07/12/2019 tarihinde Resmi Gazetede yayımlanarak yürürlüğe giren Yasa kapsamında Dairemizce Sermaye Piyasası Kurulu’na yazılan yazıya verilen cevaba göre; davalı şirketin Sermaye Piyasası Kurulu’nun 21/11/1996 tarih ve 50/1475 sayılı kararı ile şirket payları sahibi sayısı nedeniyle halka arz edilmiş sayıldığı, 23/11/2012 tarihinde ise şirketin paylarının borsada işlem görmeye başladığı şirketin 31/12/2014 tarihine kadar pay sahibi sayısı nedeniyle halka arz edilmiş sayılan ancak borsada işlem gören şirketler kapsamına girdiği belirtilmiştir.
Bu hale göre davalı şirketin Sermaye Piyasası Kanunu’nun 16. maddesi ve anılan yasal düzenleme kapsamında kaldığı ve davacının da artık 19.935,27 Euro talebi yönünden davalı şirketin ortağı olarak kabul edildiği anlaşılmakla davacı vekilinin istinaf başvurusunun Yasa nedeniyle kabulü ile davalı şirket hakkında bakiye 19.935,27 Euro yönünden açılan davada ilk derece mahkemesi kararının kaldırılmasına, açılan davada 3332 Sayılı Yasaya eklenen Geçici 4. maddesi gereğince karar verilmesine yer olmadığına, yargılama gideri ve vekalet ücretinin davalı şirket üzerinde bırakılmasına karar vermek gerekmiştir.
Öte yandan davacı yukarıda anılan yasa kapsamında (19.935,27 Euro talep yönünden) davalı şirketin ortağı olarak kabul edildiğinden davalı şirket yöneticisi olan davalı …’ın yönetici sıfatıyla sorumluluğundan da söz edilemeyeceğinden davalı … hakkında açılan 36.807,90 Euro’luk davada da anılan yasa kapsamında karar verilmesine yer olmadığına hükmedilmiştir.
Tüm bu nedenlerle davacı vekilinin istinaf başvurusunun kamu düzenine aykırılık ve yasa nedeniyle kabulüne, ilk derece mahkemesi kararının kaldırılmasına karar vermek gerekmiş ve takdiren aşağıdaki şekilde hüküm kurulmuştur.

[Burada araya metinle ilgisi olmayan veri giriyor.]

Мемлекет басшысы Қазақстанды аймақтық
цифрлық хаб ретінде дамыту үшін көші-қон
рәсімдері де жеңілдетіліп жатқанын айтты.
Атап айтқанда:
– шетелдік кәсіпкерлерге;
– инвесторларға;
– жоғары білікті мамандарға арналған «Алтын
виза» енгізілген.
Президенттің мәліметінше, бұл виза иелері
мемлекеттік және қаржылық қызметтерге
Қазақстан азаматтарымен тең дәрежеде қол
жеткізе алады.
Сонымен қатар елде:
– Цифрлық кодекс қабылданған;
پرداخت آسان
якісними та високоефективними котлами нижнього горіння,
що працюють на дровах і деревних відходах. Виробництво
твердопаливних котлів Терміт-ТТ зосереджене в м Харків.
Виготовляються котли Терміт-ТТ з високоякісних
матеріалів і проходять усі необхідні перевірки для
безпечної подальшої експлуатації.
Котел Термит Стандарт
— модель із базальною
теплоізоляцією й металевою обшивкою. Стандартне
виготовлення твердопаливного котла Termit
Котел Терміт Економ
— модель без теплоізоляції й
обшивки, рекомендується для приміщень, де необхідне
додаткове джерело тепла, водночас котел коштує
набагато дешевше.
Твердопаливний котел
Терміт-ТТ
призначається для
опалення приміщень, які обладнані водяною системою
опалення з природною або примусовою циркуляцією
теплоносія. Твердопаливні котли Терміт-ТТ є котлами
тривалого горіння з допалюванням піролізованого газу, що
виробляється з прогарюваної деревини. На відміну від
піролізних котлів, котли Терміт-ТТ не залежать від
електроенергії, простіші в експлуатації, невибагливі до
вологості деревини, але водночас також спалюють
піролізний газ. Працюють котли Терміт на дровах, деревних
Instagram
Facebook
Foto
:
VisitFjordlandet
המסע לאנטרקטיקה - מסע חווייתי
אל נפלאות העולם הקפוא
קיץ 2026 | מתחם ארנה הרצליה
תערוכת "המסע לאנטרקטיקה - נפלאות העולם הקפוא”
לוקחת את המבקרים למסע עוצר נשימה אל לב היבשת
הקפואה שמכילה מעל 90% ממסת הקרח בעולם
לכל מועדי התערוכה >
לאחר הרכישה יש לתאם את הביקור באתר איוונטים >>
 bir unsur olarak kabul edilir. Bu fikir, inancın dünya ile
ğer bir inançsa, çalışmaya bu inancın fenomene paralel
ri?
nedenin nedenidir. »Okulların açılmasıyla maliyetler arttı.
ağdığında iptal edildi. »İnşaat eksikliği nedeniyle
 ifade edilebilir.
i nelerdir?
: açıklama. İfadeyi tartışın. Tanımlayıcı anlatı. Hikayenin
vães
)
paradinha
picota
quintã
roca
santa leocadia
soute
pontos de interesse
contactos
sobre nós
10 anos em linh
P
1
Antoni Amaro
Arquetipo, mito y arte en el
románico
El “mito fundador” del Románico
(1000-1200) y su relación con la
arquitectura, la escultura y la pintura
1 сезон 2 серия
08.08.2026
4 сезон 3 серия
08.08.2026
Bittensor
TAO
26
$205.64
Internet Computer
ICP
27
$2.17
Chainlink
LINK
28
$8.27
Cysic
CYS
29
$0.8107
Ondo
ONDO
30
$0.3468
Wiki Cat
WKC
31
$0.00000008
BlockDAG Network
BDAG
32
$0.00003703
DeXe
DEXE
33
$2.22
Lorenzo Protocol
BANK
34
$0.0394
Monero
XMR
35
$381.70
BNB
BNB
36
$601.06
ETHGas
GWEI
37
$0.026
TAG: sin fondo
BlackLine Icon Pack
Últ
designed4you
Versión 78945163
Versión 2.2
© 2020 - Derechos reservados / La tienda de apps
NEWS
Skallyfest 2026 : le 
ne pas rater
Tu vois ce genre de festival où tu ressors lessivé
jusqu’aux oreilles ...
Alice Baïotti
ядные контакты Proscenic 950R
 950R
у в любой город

HÜKÜM: Yukarıda açıklanan nedenlerle;
A)1-Davacı vekilinin istinaf başvurusunun kamu düzenine aykırılık ve yasa nedeniyle KABULÜNE,
2-Konya 2. Asliye Ticaret Mahkemesi’nin 20/12/2019 tarih ve 2019/539 Esas 2019/783 Karar sayılı kararının KALDIRILMASINA,
B)1-Davalı şirket hakkındaki davanın 16.872,63 Euro kısmı yönünden kesin hüküm dava şartı yokluğu nedeniyle USULDEN REDDİNE,
2-Davalı şirket hakkındaki bakiye 19.935,27 EURO ile diğer davalı … hakkında açılan 36.807,90 EURO’ luk davada 3332 sayılı yasanın geçici 4. maddesi gereğince KARAR VERİLMESİNE YER OLMADIĞINA,
3-Alınması gerekli olan 80,70 TL harçtan peşin alınan 44,40 TL harcın mahsubu ile bakiye 36,30 TL harcın davalı şirketten tahsil edilerek Hazineye irat kaydına,
4-İlk derece mahkemesi karar tarihinden sonra kararda yer alan ve davacı yana iadesine karar verilen 1.223,35 TL harcın davacıya iadesi yönünde vergi dairesine müzekkere yazıldığından bu hususta yeniden karar verilmesine yer olmadığına,
5-Davacı tarafça yapılan 21,15 TL başvuru harcı, 44,40 TL peşin harç, 900,00 TL bilirkişi ücreti, 170,80 TL keşif, 216,50 TL posta ve tebligat gideri olmak üzere toplam 1.447,15 TL yargılama giderlerinin davalı şirketten alınarak davacıya verilmesine,
6-İstinaf karar tarihinde yürürlükte bulunan AAÜT gereğince takdir olunan 9.200,00 TL vekalet ücretinin davalı şirketten alınarak davacıya verilmesine,
7-İstinaf karar tarihinde yürürlükte bulunan AAÜT gereğince, davanın reddedilen kısmı yönünden takdir olunan 9.200,00 TL vekalet ücretinin davacıdan alınarak davalı şirkete verilmesine,
8-Artan gider avansı olması halinde karar kesinleştiğinde ve talepleri halinde yatırana iadesine,
C)1-Davacı tarafından yatırılan 54,40 TL istinaf karar harcı ile 148,60 TL istinaf kanun yoluna başvurma harcının talep halinde davacıya iadesine,
2-Davacı tarafından istinaf aşamasında posta ve tebligat gideri olarak yapılan 178,50 TL yargılama giderinin davalı şirketten alınarak davacıya verilmesine,
3-İstinaf incelemesi sırasında açılan duruşma Yargıtay bozma ilamı sonucu karar vermek üzere kanunen açıldığı gözetilerek Yargıtay Hukuk Genel Kurulu’nun 04/03/2021 tarih ve 2021/2-96 Esas 2021/205 Karar sayılı emsal içtihatı da gözetilerek taraflar yararına vekalet ücreti taktirine yer olmadığına,
4-Davalı şirket tarafından yapılan yargılama giderlerinin üzerinde bırakılmasına,
Dair, taraf vekillerinin yokluğunda HMK’nın 361. maddesi uyarınca gerekçeli kararın tebliğinden itibaren iki haftalık süre içerisinde Yargıtay’da temyiz kanun yolu açık olmak üzere oy birliği ile karar verildi. 20/12/2022

Başkan – Üye – Üye – Zabıt Katibi –

Bu belge 5070 sayılı Elektronik İmza Kanunu hükümlerine göre UYAP sistemi üzerinden elektronik imza ile imzalanmıştır.